What do the data security experts recommend?

  • Be vigilant with company — and personal — data.
    Verify the source and reason for information requests and ensure the legitimacy of received links and files.
  • Establish workers as the first line of defense.
    Regularly train everyone in the organization to use cybersecurity best practices, such as recognizing phishing attempts and securely connecting to public WiFi.
  • Ensure systems have safeguards in place.
    It’s critical that an organization only grants data access to those who truly need it and properly implements and maintains systems and applications to reduce intrusions.

There’s quite a bit you can do on a personal level to protect your company’s — and your own — data:

  • Be suspicious of unsolicited requests for your personal data — whether the requests are made by call, text, or email
  • Independently verify requests for data through the contact information listed on business websites — never use the contact information provided in the message
  • Confirm data and financial requests from people who don’t ordinarily make those requests of you are legitimate before you act
  • Don’t click links or download files from people and sources you don’t know and trust
  • Don’t share personal or financial data via email or any other digital means — and don’t click links that request this information from you
  • Before you share sensitive data, confirm the website you’re visiting is secure (you can look for the closed padlock icon and a URL that begins with the HTTPS security protocol) 
  • Look closely at email addresses and URLs — slight spelling or punctuation changes can cue you into a spoofed source
  • Be wary of generic email greetings from people you know — in short, trust your gut
  • Never use a flash drive that’s not your own or from a trusted source

At the end of the day, cybercriminals only need to identify one chink in your armor to cause considerable damage to your business. That’s why a robust, organization-wide approach to cybersecurity is critical to addressing the growing threat of cyber-related cargo theft.

So, be sure you’re mindful when it comes to your own data and that your company has reviewed its cargo security strategy with your IT team as well. 

Remember: A sound cargo security strategy also accounts for recovery

This is an arms race. Just as you’re implementing more sophisticated cybersecurity strategies and technologies, cybercriminals are likewise attempting innovative (and nefarious) approaches to seizing your data — and your loads.

Meaning, no matter how vigilant you are, prevention will always be an incomplete solution.

Even when you and your company do absolutely everything right, you simply can’t prevent every cyber breach. That’s why ensuring your rapid financial recovery is also an important consideration. 

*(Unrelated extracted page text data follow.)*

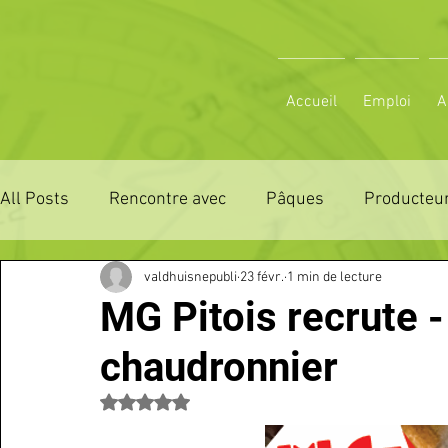
Accueil
Emploi
A
All Posts
Rencontre avec
Pâques
Producteur
valdhuisnepubli
23 févr.
1 min de lecture
ZONE DE DISTRIBUTION 28
ZONE DE DISTRIBUTI
MG Pitois recrute 
chaudronnier
3 JOURS LA FERTE COMICE AGRICOLE
POLE CU
Noté NaN étoiles sur 5.
Emploi
VOS SORTIES
Maison
Sport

The simple fact is law enforcement doesn’t have the time and resources to make cargo theft investigations a priority. And, if you lose a load, the consequences can be far reaching. 

Not only might you be responsible for absorbing the value of the lost freight, but you could be on the hook for expedited replacement freight costs and labor costs associated with filing claims. Worst of all, you’ll damage your business’ reputation and impact customer loyalty.

With this three-pronged approach in place, however — employee education, data security, and risk management — you’ll dramatically reduce the threat to your freight industry business and protect the relationships that are critical to your bottom line.